• Task objective
Below this line are records; write out exactly the lines from the one containing "Ale na druhou stranu - mám kama" through the one containing "dekoru, babalar günü, doğum", with the pictures left out.

Page-level text extractions
-- Opening Marker --
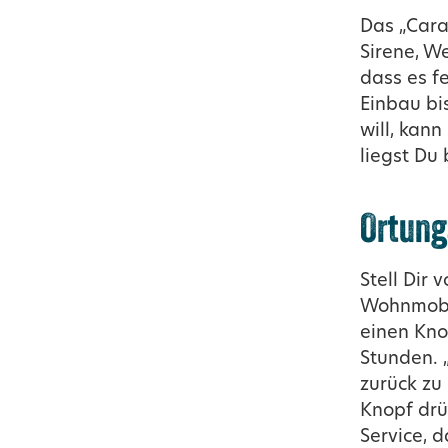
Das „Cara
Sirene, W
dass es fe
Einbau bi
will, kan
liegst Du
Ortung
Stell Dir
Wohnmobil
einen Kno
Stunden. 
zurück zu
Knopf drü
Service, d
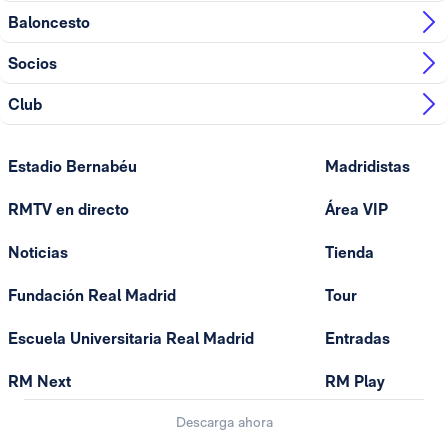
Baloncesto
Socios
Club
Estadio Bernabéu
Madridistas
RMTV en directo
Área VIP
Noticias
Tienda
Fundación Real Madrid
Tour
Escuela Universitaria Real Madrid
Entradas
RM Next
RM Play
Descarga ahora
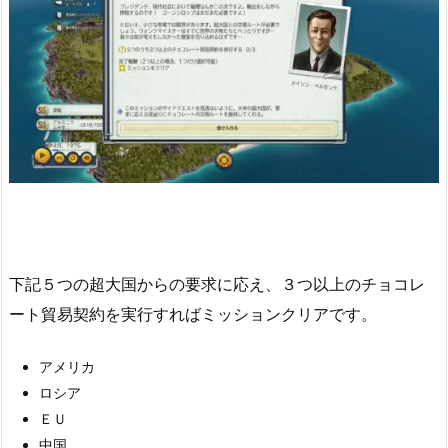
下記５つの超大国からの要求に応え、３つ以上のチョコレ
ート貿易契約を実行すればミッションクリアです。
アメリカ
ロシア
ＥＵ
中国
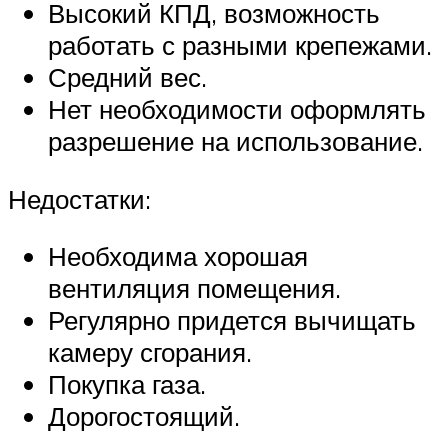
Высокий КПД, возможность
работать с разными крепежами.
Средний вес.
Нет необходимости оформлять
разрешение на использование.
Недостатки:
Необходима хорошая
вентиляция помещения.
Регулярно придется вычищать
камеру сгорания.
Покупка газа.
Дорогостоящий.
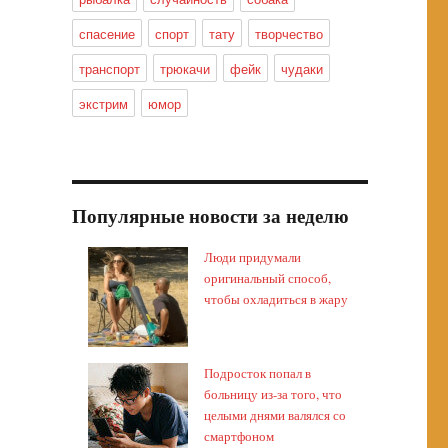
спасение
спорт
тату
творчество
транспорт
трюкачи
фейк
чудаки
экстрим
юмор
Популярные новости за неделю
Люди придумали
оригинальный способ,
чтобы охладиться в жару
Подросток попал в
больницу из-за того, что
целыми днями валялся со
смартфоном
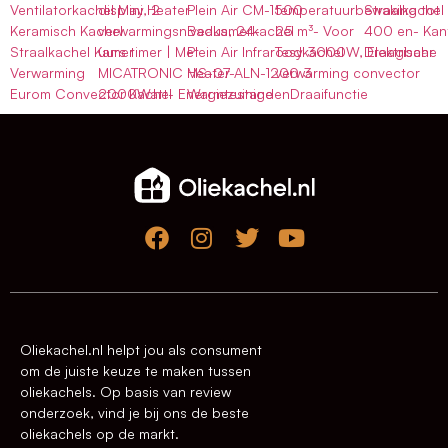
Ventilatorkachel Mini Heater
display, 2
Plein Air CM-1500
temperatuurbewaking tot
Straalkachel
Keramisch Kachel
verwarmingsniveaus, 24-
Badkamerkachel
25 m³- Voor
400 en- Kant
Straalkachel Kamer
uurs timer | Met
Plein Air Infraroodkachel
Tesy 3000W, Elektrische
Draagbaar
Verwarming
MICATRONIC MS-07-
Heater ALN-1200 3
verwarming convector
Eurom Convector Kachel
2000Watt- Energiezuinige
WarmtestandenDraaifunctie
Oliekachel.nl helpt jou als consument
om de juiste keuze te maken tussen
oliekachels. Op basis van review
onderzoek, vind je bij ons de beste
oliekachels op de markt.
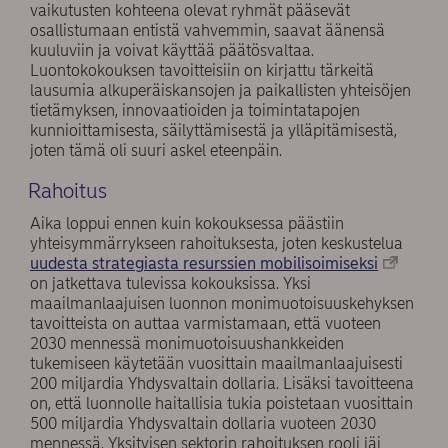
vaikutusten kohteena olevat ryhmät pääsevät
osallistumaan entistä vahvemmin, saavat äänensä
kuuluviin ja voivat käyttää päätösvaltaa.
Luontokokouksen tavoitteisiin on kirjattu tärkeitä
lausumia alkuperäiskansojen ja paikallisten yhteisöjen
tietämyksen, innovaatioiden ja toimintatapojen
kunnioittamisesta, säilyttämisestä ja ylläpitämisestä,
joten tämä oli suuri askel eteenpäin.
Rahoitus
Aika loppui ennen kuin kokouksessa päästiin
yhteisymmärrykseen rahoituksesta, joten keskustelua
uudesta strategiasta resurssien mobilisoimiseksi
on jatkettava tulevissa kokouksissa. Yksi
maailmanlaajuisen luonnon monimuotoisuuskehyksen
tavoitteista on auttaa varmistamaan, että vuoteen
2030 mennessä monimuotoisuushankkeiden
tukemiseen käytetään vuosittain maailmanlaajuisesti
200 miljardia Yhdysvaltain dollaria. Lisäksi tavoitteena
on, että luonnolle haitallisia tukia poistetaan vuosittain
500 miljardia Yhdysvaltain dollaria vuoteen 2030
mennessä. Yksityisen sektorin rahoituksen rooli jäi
-- Closing Marker --
-- Opening Marker --
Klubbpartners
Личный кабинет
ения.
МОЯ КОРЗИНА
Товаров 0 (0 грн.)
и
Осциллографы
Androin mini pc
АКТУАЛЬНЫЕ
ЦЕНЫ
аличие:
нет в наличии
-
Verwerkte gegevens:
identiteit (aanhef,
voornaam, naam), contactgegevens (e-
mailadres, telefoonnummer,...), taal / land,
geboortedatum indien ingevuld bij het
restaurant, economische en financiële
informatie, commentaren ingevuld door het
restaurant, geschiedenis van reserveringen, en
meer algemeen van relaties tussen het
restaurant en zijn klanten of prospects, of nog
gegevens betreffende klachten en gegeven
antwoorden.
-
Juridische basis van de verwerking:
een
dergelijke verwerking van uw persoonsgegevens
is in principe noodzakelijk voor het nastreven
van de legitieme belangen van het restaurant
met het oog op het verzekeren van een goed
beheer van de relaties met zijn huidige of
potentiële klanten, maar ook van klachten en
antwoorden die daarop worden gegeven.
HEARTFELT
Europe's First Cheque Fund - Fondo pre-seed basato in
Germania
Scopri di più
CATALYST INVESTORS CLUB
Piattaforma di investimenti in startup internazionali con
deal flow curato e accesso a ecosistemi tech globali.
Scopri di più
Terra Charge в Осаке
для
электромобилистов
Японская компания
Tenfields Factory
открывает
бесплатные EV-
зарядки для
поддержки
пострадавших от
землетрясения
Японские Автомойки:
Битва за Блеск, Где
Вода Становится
-- Closing Marker --
-- Opening Marker --
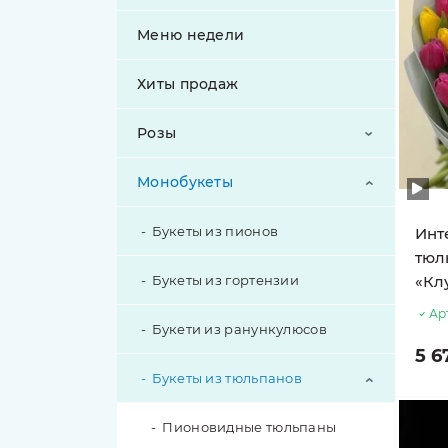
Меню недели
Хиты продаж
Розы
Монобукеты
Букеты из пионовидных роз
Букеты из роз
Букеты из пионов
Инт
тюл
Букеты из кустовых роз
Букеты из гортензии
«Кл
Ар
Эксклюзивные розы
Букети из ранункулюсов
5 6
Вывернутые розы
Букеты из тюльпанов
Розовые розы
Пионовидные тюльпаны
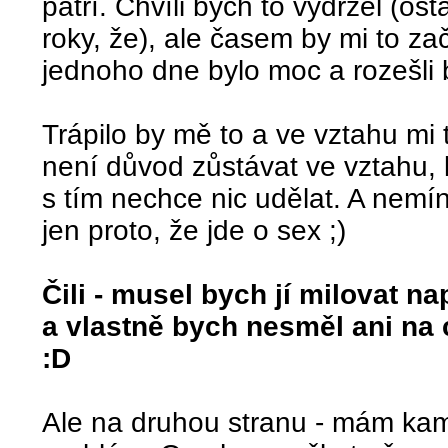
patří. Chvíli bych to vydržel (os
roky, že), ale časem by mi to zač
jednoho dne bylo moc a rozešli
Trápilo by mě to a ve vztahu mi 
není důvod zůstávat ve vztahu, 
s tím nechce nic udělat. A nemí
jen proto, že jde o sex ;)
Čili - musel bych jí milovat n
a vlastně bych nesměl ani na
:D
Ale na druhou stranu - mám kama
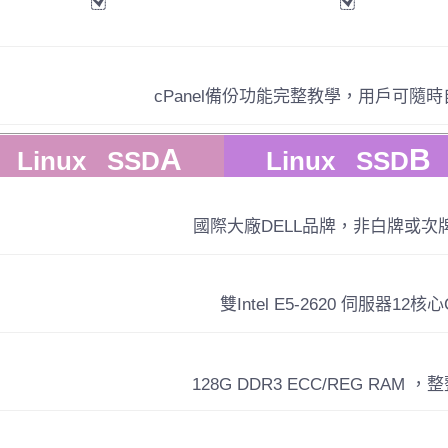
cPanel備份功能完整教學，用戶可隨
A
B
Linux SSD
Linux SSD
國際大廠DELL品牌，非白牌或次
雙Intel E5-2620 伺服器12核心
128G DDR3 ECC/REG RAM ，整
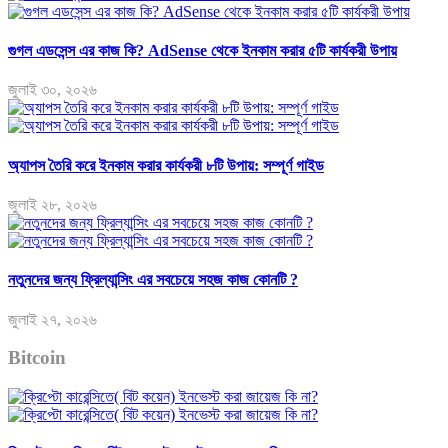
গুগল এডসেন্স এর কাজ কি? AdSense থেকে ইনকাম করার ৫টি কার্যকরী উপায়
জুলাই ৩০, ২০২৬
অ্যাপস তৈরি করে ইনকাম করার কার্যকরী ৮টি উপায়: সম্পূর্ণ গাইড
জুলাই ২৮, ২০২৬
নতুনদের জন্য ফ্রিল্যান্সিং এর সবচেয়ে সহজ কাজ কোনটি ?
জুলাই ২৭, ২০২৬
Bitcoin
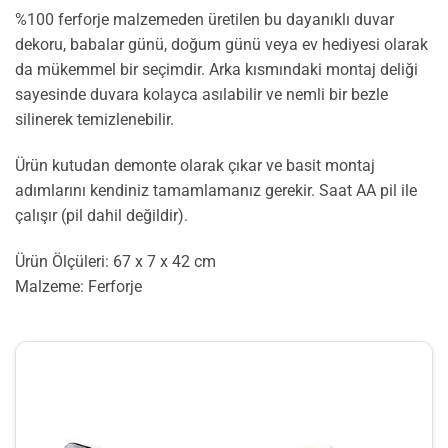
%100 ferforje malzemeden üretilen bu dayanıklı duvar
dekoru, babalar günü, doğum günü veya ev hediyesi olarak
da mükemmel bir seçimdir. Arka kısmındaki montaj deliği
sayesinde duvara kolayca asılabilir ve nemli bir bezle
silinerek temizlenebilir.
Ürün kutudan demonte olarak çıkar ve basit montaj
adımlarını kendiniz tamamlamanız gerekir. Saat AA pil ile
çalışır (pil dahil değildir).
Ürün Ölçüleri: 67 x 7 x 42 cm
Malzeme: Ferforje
-- Closing Marker --
• Answer section
Ale na druhou stranu - mám kama
cPanel備份功能完整教學，用戶可隨
A
B
Linux SSD
Linux SSD
國際大廠DELL品牌，非白牌或次
雙Intel E5-2620 伺服器12核心
128G DDR3 ECC/REG RAM ，整
গুগল এডসেন্স এর কাজ কি? AdSense থেকে ইনকাম করার ৫টি কার্যকরী উপায়
জুলাই ৩০, ২০২৬
অ্যাপস তৈরি করে ইনকাম করার কার্যকরী ৮টি উপায়: সম্পূর্ণ গাইড
জুলাই ২৮, ২০২৬
নতুনদের জন্য ফ্রিল্যান্সিং এর সবচেয়ে সহজ কাজ কোনটি ?
জুলাই ২৭, ২০২৬
Bitcoin
%100 ferforje malzemeden üretilen bu dayanıklı duvar
dekoru, babalar günü, doğum günü veya ev hediyesi olarak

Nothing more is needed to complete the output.